• _Problem details_: Copy all lines of the listing that include the string "Allah".

• _Available records_:
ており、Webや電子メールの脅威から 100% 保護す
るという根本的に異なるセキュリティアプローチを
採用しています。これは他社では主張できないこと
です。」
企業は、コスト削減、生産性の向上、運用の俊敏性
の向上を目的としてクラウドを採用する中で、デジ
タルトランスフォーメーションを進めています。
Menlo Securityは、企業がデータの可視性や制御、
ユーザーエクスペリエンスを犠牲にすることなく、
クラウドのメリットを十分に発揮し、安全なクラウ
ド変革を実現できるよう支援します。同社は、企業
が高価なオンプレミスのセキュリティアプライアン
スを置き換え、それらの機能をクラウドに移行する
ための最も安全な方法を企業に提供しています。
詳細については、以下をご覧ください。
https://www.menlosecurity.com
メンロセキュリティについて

--

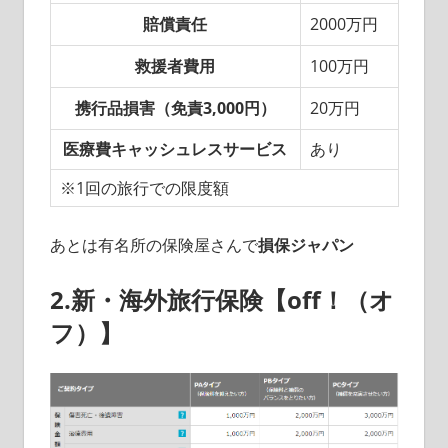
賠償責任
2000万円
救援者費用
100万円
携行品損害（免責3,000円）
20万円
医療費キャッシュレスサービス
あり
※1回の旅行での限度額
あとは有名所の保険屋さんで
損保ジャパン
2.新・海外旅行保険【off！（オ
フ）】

...

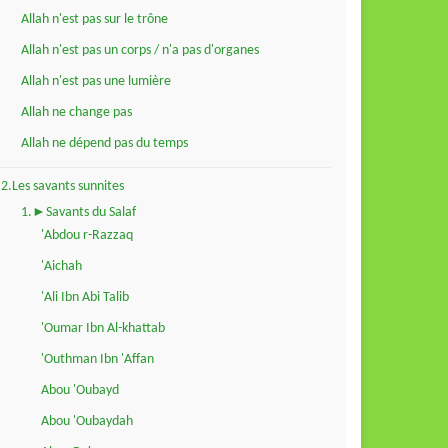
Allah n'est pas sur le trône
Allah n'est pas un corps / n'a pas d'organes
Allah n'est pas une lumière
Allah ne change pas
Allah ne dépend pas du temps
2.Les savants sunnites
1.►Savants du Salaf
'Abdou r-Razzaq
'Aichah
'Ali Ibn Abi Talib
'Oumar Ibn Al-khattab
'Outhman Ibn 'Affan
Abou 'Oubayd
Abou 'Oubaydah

• _Expected answer_:
Allah n'est pas sur le trône
Allah n'est pas un corps / n'a pas d'organes
Allah n'est pas une lumière
Allah ne change pas
Allah ne dépend pas du temps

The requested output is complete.